Using the Local Sandbox

One of the most common concerns of every distributed application (cloud) developer is the fairly long and troublesome cycle of developing and testing their applications on a cluster. End to end testing of a distributed streaming application usually requires the creation of artifacts, such as Docker images, a lengthy upload of those artifacts to some repository, and available cluster resources for testing.

Cloudflow includes a local execution mode, called Sandbox. It lets you execute your complete application as a lightweight process on your machine. The sandbox only requires sufficient free memory to execute a scaled-down version of every streamlet. As a rough guideline, we can run a 5-streamlet application in 1 GB of memory.

The Cloudflow Sandbox accelerates the development of streaming applications by shortening the deployment and test cycle of functional requirements.

The Sandbox is provided as an auto-plugin included in the sbt-cloudflow plugin. It is automatically available when an application enables support for Akka, Spark, or Flink streamlets.

Using the Sandbox

The Sandbox is accessible as an sbt task called runLocal in the root build of your Cloudflow application.

It can be called directly from the command line, as we show here:

$sbt runLocal

Or from an active sbt session.

$sbt
...
[project]>runLocal

The Sandbox runs the application in the background and provides a summary of the application characteristics, ports (if any), mount-volumes (if any), and the set of files where we can inspect the output of the different streamlets.

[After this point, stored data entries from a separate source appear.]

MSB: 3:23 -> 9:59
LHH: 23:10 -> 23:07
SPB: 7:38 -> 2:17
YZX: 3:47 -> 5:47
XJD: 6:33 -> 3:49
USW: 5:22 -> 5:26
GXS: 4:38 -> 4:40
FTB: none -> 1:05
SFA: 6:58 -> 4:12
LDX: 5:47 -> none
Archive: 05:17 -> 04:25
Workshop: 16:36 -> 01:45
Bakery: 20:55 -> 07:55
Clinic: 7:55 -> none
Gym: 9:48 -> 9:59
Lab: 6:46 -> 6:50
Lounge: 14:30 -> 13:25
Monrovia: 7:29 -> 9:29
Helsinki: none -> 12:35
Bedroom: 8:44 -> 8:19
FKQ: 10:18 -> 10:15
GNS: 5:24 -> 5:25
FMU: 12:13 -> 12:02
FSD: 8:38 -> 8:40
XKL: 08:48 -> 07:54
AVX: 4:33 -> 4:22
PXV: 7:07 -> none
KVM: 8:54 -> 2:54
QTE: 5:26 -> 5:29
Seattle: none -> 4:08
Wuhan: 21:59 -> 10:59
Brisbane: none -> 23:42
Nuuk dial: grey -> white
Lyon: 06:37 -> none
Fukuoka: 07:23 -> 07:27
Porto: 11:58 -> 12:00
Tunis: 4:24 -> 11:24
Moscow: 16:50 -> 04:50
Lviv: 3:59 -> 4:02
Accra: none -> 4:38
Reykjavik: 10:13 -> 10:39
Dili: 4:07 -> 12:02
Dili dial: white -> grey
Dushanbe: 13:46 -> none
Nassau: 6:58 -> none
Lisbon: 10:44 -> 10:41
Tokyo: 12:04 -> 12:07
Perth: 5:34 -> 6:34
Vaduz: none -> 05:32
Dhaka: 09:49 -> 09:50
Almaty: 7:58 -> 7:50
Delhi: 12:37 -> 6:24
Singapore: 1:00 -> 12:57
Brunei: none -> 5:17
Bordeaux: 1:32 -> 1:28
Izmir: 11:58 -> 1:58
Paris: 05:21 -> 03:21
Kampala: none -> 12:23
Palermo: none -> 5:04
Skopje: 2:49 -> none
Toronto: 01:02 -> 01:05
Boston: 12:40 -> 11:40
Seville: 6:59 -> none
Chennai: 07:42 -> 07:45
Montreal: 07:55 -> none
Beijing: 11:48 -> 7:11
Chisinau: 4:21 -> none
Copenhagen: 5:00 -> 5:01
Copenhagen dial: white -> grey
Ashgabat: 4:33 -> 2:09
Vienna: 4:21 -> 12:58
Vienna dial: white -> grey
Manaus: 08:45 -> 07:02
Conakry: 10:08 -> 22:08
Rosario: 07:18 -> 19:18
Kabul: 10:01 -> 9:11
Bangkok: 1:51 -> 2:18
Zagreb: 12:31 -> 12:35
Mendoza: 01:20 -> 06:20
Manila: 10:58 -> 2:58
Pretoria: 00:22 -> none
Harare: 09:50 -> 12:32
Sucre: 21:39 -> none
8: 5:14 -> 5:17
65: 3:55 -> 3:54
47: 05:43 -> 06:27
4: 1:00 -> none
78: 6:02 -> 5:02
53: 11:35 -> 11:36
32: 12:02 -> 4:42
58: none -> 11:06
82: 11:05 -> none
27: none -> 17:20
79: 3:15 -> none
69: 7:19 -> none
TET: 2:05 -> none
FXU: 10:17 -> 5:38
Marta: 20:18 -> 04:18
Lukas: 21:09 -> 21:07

In the example below, we see the summary output of call-record-aggregator, one of the Cloudflow examples available at examples/call-record-aggregator:

(1)
[success] /cloudflow/examples/call-record-aggregator/call-record-pipeline/src/main/blueprint/blueprint.conf verified.
 ┌──────────────┐ ┌──────────────┐ ┌───────────┐
 │cdr-generator1│ │cdr-generator2│ │cdr-ingress│
 └───────┬──────┘ └──────┬───────┘ └─────┬─────┘
         │               │               │
         └─────────┐     │     ┌─────────┘
                   │     │     │
                   v     v     v
            ┌────────────────────────┐
            │[generated-call-records]│
            └────────────┬───────────┘
                         │
                         v
                      ┌─────┐
                      │split│
                      └─┬─┬─┘
                        │ │
                        │ └───────────┐
                        │             └┐
                        v              │
         ┌────────────────────┐        │
         │[valid-call-records]│        │
         └─────────┬──────────┘        │
                   │                   │
                   v                   │
           ┌──────────────┐            │
           │cdr-aggregator│            │
           └─┬────────────┘            │
             │                         │
             v                         v
 ┌───────────────────────┐ ┌──────────────────────┐
 │[aggregated-call-stats]│ │[invalid-call-records]│
 └────────────┬──────────┘ └───────┬──────────────┘
              │                    │
              v                    v
      ┌──────────────┐      ┌────────────┐
      │console-egress│      │error-egress│
      └──────────────┘      └────────────┘
(2)
---------------------------- Streamlets per project ----------------------------
spark-aggregation - output file: file:/tmp/cloudflow-local-run3031754564524796564/spark-aggregation-local.log

	cdr-aggregator [carly.aggregator.CallStatsAggregator]
	cdr-generator1 [carly.aggregator.CallRecordGeneratorIngress]
	cdr-generator2 [carly.aggregator.CallRecordGeneratorIngress]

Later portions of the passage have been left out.